Rheumatoid arthritis (RA) is a chronic inflammatory disease characterized by persistent joint inflammation, systemic inflammation, and immunological abnormalities. Because cytokines such as tumor necrosis factor (TNF)-α and interleukin (IL)-6 play a major role in the development of RA, their targeting could constitute a reasonable novel therapeutic strategy for treating RA. Indeed, worldwide clinical trials of TNF inhibiting biologic disease modifying antirheumatic drugs (bDMARDs) including infliximab, Adalimumab, golimumab, certolizumab pegol, and etanercept as well as the humanized anti-human IL-6 receptor antibody, tocilizumab, have demonstrated outstanding clinical efficacy and tolerable safety profiles, resulting in worldwide approval for using these bDMARDs to treat moderate to severe active RA in patients with an inadequate response to synthetic disease modifying antirheumatic drugs (sDMARDs). Although bDMARDs have elicited to a paradigm shift in the treatment of RA due to the prominent efficacy that had not been previously achieved by sDMARDs, a substantial percentage of patients failed primary or secondary responses to bDMARD therapy. Because RA is a heterogeneous disease in which TNF-α and IL-6 play overlapping but distinct pathological roles, further studies are required to determine the best use of TNF inhibitors and tocilizumab in individual RA patients.
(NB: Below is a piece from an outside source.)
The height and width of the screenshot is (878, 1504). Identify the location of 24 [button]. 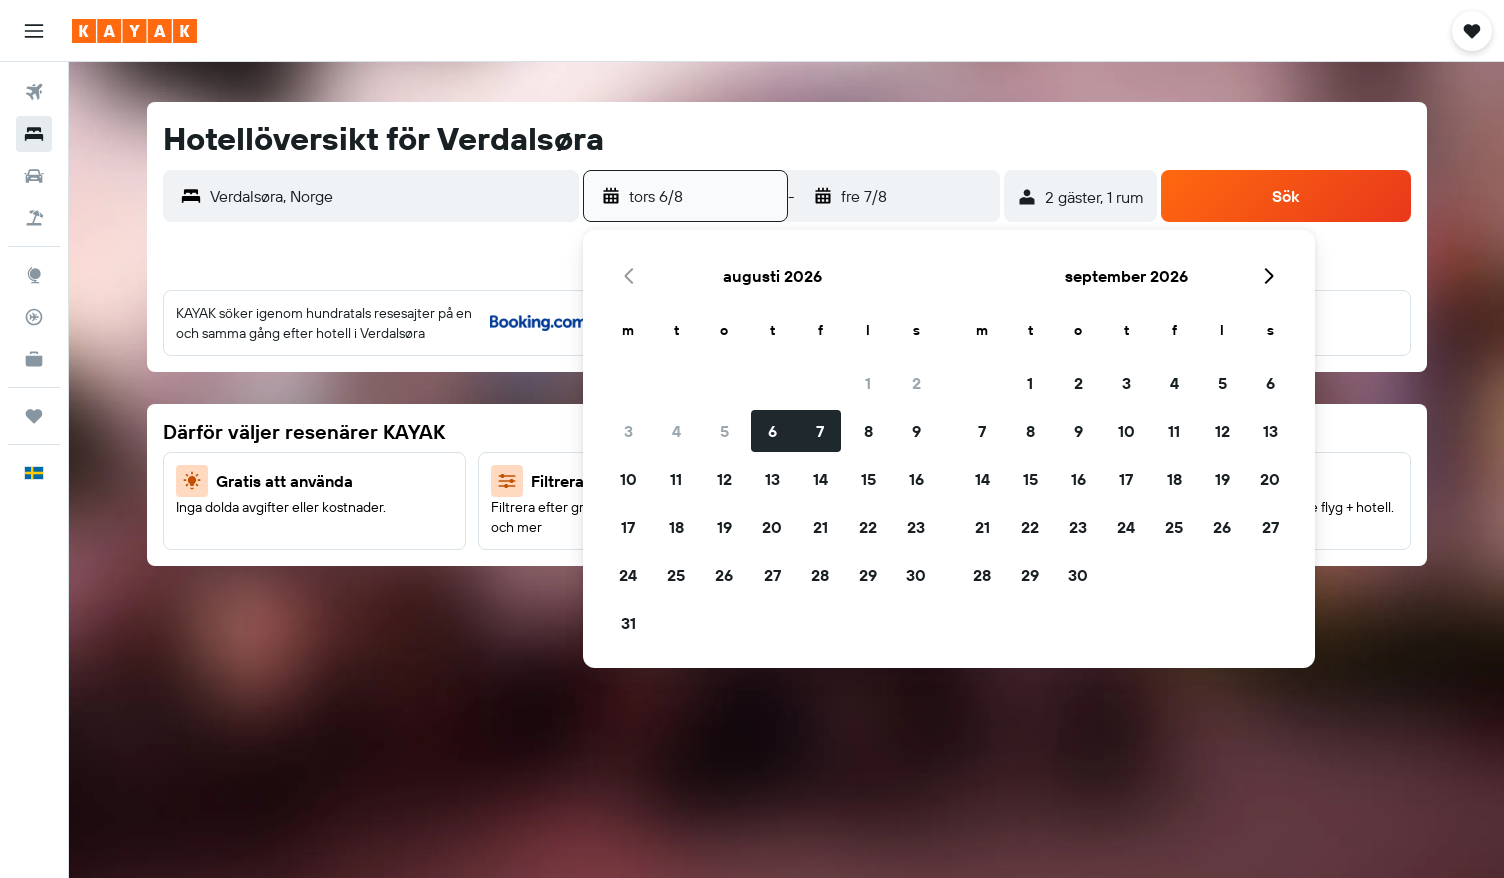
(628, 575).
Formatted anti-tumor necrosis factor alpha VHH proteins derived from camelids show superior potency and targeting to inflamed joints in a murine model of collagen-induced arthritis

Arthritis Rheum 2006 Jun;54(6):1856-66.PMID:16736523DOI:10.1002/art.21827.

Objective: The advent of tumor necrosis factor (TNF)-blocking drugs has provided rheumatologists with an effective, but highly expensive, treatment for the management of established rheumatoid arthritis (RA). Our aim was to explore preclinically the application of camelid anti-TNF VHH proteins, which are single-domain antigen binding (VHH) proteins homologous to human immunoglobulin V(H) domains, as TNF antagonists in a mouse model of RA. Methods: Llamas were immunized with human and mouse TNF, and antagonistic anti-TNF VHH proteins were isolated and cloned for bacterial production. The resulting anti-TNF VHH proteins were recombinantly linked to yield bivalent mouse and human TNF-specific molecules. To increase the serum half-life and targeting properties, an anti-serum albumin anti-TNF VHH domain was incorporated into the bivalent molecules. The TNF-neutralizing potential was analyzed in vitro. Mouse TNF-specific molecules were tested in a therapeutic protocol in murine collagen-induced arthritis (CIA). Disease progression was evaluated by clinical scoring and histologic evaluation. Targeting properties were evaluated by 99mTc labeling and gamma camera imaging. Results: The bivalent molecules were up to 500 times more potent than the monovalent molecules. The antagonistic potency of the anti-human TNF VHH proteins exceeded even that of the anti-TNF antibodies infliximab and Adalimumab that are used clinically in RA. Incorporation of binding affinity for albumin into the anti-TNF VHH protein significantly prolonged its serum half-life and promoted its targeting to inflamed joints in the murine CIA model of RA. This might explain the excellent therapeutic efficacy observed in vivo. Conclusion: These data suggest that because of the flexibility of their format, camelid anti-TNF VHH proteins can be converted into potent therapeutic agents that can be produced and purified cost-effectively.